In educational circles the results of the textbook studies completed at St. Louis University a few years ago under the sponsorship of the Institute of Human Relations of the American Jewish Committee, and recently published in my book Catechetics and Prejudice, have begun to have their effect. And a contemplated doctoral dissertation at New York University by a Catholic will likely update the results of the St. Louis studies. The Thering-Gleason-Mudd studies have been largely responsible for the elimination of the deicide charge from all mainline Catholic educational materials and have led as well to the inclusion of substantive amounts of positive material on Judaism and the Jewish context of the early Church. Much still remains to be done in this area. I want to underscore that. Later on in this address as well as in the workshop sessions on Judaism and Catholic Education I will go into this question in greater depth. In addition, we have seen the slow but steady growth of courses on Judaism in Catholic colleges and seminaries, often taught by Jewish scholars and rabbis. Several other groups such as the Leadership Conference of Women Religious and the Catholic Library Association have contributed to the education of their members by induding Catholic-Jewish relations on the program of recent meetings.

In the liturgical sphere some attempts are under way to handle the use of scriptural texts which are anti-Judaic in tone. The use of such texts in the liturgy is especially crucial since they tend to acquire a kind of « halo » in such a setting and frequently there is little opportunity for background explanations or corrective statements. This is not an easy problem to come to grips with since it involves all sorts of complicated scholarly principles.
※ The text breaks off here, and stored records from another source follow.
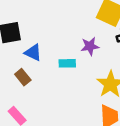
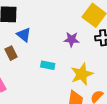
cyan rectangle: (67, 63) -> (48, 65), moved

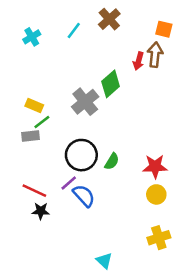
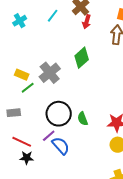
red arrow: (139, 61) -> (87, 22), moved
gray cross: (85, 102) -> (50, 73), moved
gray rectangle: (31, 136) -> (14, 113), moved
green semicircle: (112, 161) -> (83, 119), turned 128

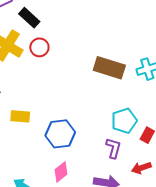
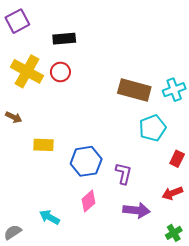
black rectangle: (29, 18) -> (64, 39), moved, turned -45
cyan pentagon: (124, 121) -> (153, 128), moved
purple L-shape: (113, 148) -> (123, 173), moved

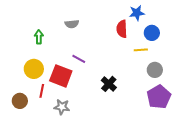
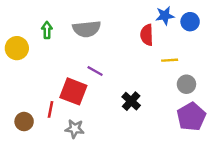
gray semicircle: (72, 24) -> (87, 29), size x1.6
blue circle: (152, 33) -> (190, 22), moved
green arrow: (39, 37) -> (47, 30), moved
yellow circle: (34, 69) -> (17, 48), moved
But a group of Catholic scripture scholars convened under the aegis of the Secretariat for Catholic-Jewish Relations is attempting to prepare a series of recommendations for the American Bishops on the lectionary use of such passages.

The question of Israel and Catholic-Jewish relations has been put to a new test by the present events in the Middle East. While I have as yet been able to make no scientific assessment of the response of the Catholic community in 1973 as compared with 1967, the reports I am receiving from around the country from both Catholics and Jews indicate there is greater understanding and support on the grass roots level from both clergy and laity. The response of institutional Catholicism has been no better than in 1967, but we are beginning to recognize, are we not, that such response on this issue as on many others is simply not as important as it was once thought to be. The real action is moving to the local, grass roots level.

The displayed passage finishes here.